The practice of cultivating compassion that I was taught uses visualisation exercises during a seated meditation practice. In the beginning you visualise someone you like in their happiest state then you progress to visualising someone you feel indifferent towards before visualising someone you don't get along with or who has upset you. This is where it gets interesting.
The initial thought of having to invite someone who I was unhappy with into my special meditation time felt unpleasant but I tried it anyway. The biggest challenge was maintaining my focus because the mind automatically wants to move away from anything unpleasant but it was well worth the perseverance.
Explaining the experience in words doesn't do the practice justice so I really encourage everyone to try it themselves. For me, the most surprising result was that after a little while visualising a person that you dislike to be in their happiest state, lifts and lightens the heart.
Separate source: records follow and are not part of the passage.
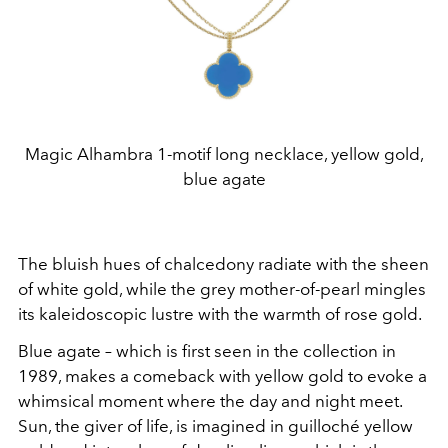
Magic Alhambra 1-motif long necklace, yellow gold,
blue agate
The bluish hues of chalcedony radiate with the sheen
of white gold, while the grey mother-of-pearl mingles
its kaleidoscopic lustre with the warmth of rose gold.
Blue agate – which is first seen in the collection in
1989, makes a comeback with yellow gold to evoke a
whimsical moment where the day and night meet.
Sun, the giver of life, is imagined in guilloché
yellow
I am not suggesting that this practice can be used to heal traumatic or devastating conflicts. It's not about disregarding serious actions of others that are just not OK and it isn't about reconciliation. The process teaches us how impermanent our mind states are and how we can defuse any angst we are carrying around about others that are ultimately only causing suffering to ourselves.
The long term accumulation of compassion towards ourselves and others gives us perspective and makes us less reactive to things that we may have previously found irritating. We don't have to take all of our moods and thoughts so seriously all of the time.